● **Work to be completed**: The records underneath are to be repeated exactly, with the pictures left out.

● **Task data**:
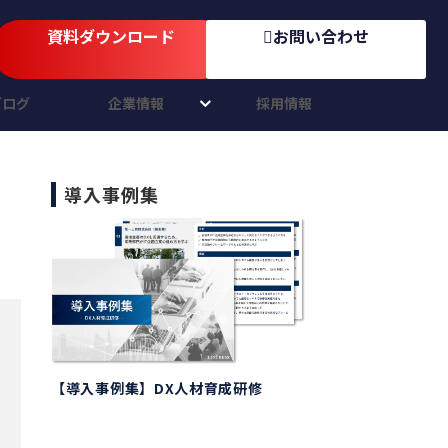
資料ダウンロード
お問い合わせ
ブログ
企業情報
採用情報
導入事例集
【導入事例集】DX人材育成研修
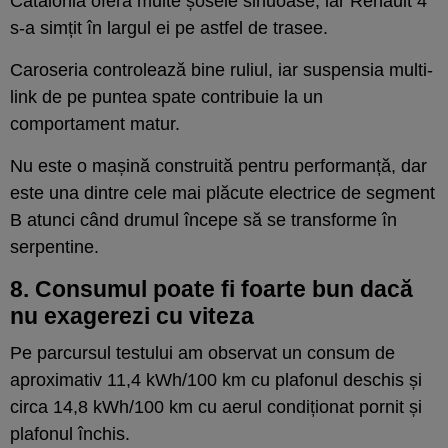
Catalonia oferă multe șosele sinuoase, iar Renault 4
s-a simțit în largul ei pe astfel de trasee.
Caroseria controlează bine ruliul, iar suspensia multi-
link de pe puntea spate contribuie la un
comportament matur.
Nu este o mașină construită pentru performanță, dar
este una dintre cele mai plăcute electrice de segment
B atunci când drumul începe să se transforme în
serpentine.
8. Consumul poate fi foarte bun dacă
nu exagerezi cu viteza
Pe parcursul testului am observat un consum de
aproximativ 11,4 kWh/100 km cu plafonul deschis și
circa 14,8 kWh/100 km cu aerul condiționat pornit și
plafonul închis.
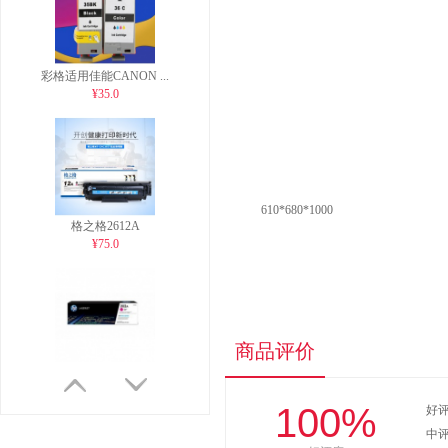
彩格适用佳能CANON ...
¥35.0
格之格2612A
¥75.0
610*680*1000
国产惠普CF500A硒鼓...
¥170.0
商品评价
100%
好
中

● **Result**:
資料ダウンロード
お問い合わせ
ブログ
企業情報
採用情報
導入事例集
【導入事例集】DX人材育成研修
Catalonia oferă multe șosele sinuoase, iar Renault 4
s-a simțit în largul ei pe astfel de trasee.
Caroseria controlează bine ruliul, iar suspensia multi-
link de pe puntea spate contribuie la un
comportament matur.
Nu este o mașină construită pentru performanță, dar
este una dintre cele mai plăcute electrice de segment
B atunci când drumul începe să se transforme în
serpentine.
8. Consumul poate fi foarte bun dacă
nu exagerezi cu viteza
Pe parcursul testului am observat un consum de
aproximativ 11,4 kWh/100 km cu plafonul deschis și
circa 14,8 kWh/100 km cu aerul condiționat pornit și
plafonul închis.
彩格适用佳能CANON ...
¥35.0
格之格2612A
¥75.0
610*680*1000
国产惠普CF500A硒鼓...
¥170.0
商品评价
100%
好
中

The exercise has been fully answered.